--- DATA RECORDS Enclosed Below ---

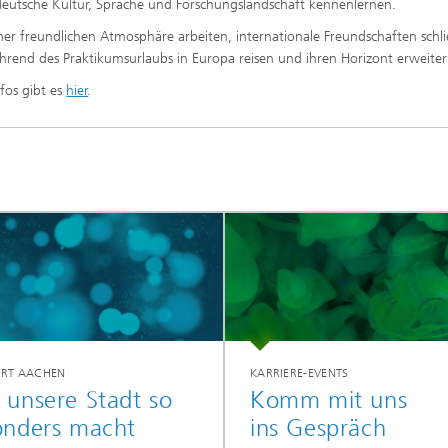
deutsche Kultur, Sprache und Forschungslandschaft kennenlernen.
iner freundlichen Atmosphäre arbeiten, internationale Freundschaften schl
rend des Praktikumsurlaubs in Europa reisen und ihren Horizont erweiter
fos gibt es
hier
.
RT AACHEN
KARRIERE-EVENTS
unsere Stadt so
Komm mit uns
onders macht
ins Gespräch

--- End of Enclosed DATA RECORDS ---

(WHAT YOU NEED TO DO): Repeat everything in the records above exactly; pictures are not part of the copy.

(SOLUTION):
deutsche Kultur, Sprache und Forschungslandschaft kennenlernen.
iner freundlichen Atmosphäre arbeiten, internationale Freundschaften schl
rend des Praktikumsurlaubs in Europa reisen und ihren Horizont erweiter
fos gibt es
hier
.
RT AACHEN
KARRIERE-EVENTS
unsere Stadt so
Komm mit uns
onders macht
ins Gespräch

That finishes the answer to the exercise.